According to the press note issued by the STF, the arrests followed a targeted operation aimed at dismantling a group suspected of abusing the Ayushman Bharat–Pradhan Mantri Jan Arogya Yojana (PM-JAY), India’s flagship health insurance scheme for the poor. Investigators said the group had been active across Lucknow and adjoining districts, using counterfeit cards to access treatment and siphon public funds.
The raid, conducted just before midnight, yielded stacks of documents, electronic devices and cash — the physical residue of what officials described as a well-organised operation.
Forging Access to a Welfare State
At the centre of the case is the Ayushman card, a gateway to cashless treatment under PM-JAY. Police allege that the accused exploited gaps in enrolment and verification processes to generate fraudulent cards, often by using altered identity documents or data lifted from legitimate beneficiaries.
The cards were then sold to patients who either did not qualify for the scheme or were unaware that the documents were forged. In some cases, investigators believe, the cards were used repeatedly to claim benefits at hospitals, converting a public health entitlement into a private revenue stream.
Officials said the operation relied on a mix of technical know-how and local intermediaries — individuals who sourced customers, collected documents and facilitated payments, blurring the line between fraud and desperation in a state where access to affordable healthcare remains uneven.

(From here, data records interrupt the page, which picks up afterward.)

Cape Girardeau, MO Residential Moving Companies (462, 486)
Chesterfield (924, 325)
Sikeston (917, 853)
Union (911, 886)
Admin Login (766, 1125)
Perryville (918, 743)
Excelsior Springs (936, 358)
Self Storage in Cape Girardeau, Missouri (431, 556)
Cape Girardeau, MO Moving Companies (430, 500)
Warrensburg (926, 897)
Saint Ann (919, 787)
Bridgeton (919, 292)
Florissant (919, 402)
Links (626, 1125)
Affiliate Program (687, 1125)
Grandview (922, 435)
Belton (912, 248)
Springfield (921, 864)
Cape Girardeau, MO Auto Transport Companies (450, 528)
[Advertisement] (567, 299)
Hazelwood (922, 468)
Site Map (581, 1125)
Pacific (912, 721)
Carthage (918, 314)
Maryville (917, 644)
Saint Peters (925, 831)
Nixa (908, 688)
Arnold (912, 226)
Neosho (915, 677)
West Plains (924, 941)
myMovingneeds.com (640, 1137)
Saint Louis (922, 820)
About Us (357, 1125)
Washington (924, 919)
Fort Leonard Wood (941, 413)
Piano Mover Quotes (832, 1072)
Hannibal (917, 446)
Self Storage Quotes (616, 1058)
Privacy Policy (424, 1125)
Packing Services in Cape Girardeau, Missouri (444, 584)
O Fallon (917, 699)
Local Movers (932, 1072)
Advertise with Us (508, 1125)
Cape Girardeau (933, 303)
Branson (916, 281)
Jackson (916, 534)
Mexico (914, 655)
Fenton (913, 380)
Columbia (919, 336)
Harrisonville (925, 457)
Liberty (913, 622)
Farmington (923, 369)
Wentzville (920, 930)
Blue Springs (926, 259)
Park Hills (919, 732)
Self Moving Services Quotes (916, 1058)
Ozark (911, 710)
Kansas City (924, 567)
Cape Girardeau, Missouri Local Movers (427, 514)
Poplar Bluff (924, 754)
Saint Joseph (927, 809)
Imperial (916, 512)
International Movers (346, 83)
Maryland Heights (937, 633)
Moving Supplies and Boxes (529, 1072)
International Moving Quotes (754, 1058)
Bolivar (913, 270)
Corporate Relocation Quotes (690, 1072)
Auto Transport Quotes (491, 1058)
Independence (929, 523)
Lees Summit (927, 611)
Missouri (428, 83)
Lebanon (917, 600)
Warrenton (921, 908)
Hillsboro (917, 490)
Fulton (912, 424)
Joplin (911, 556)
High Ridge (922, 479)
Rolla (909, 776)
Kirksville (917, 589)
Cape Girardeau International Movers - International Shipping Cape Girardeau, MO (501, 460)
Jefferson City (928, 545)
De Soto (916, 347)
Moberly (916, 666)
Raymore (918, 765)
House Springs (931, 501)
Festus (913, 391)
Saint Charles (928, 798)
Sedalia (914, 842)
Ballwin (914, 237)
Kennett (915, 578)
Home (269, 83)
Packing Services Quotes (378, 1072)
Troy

The Network Behind the Cards
The STF’s press note lists the accused as residents of Lucknow and neighbouring districts, with varied educational backgrounds — a reminder, investigators said, that such rackets are no longer the preserve of a single profile. Some were allegedly involved in generating cards, others in marketing them, and still others in coordinating hospital visits.
Among the items seized were multiple mobile phones, laptops, printers, biometric devices, forged Aadhaar and voter cards, and cash believed to be proceeds of the scam. Officials said the digital devices would be sent for forensic analysis to trace transaction histories and identify possible links to healthcare facilities or larger networks.
An FIR has been registered under provisions related to cheating, forgery, identity fraud and organised crime, and police said further arrests were possible as the investigation widens.
A Broader Strain on Public Trust
The case underscores a persistent vulnerability in India’s welfare delivery systems: the challenge of scale. PM-JAY is designed to serve hundreds of millions, but its very reach makes it attractive to those seeking to game the system.
For authorities, such frauds carry a dual cost — financial losses to the exchequer and erosion of trust in schemes meant for the most vulnerable. “Every fake card potentially denies treatment to someone who actually needs it,” a senior official said, speaking on condition of anonymity.
As the STF continues to question the accused and map the flow of forged documents, the episode stands as a reminder that the success of welfare programmes depends not only on funding and intent, but on the integrity of the systems that deliver them — and the vigilance required to protect them.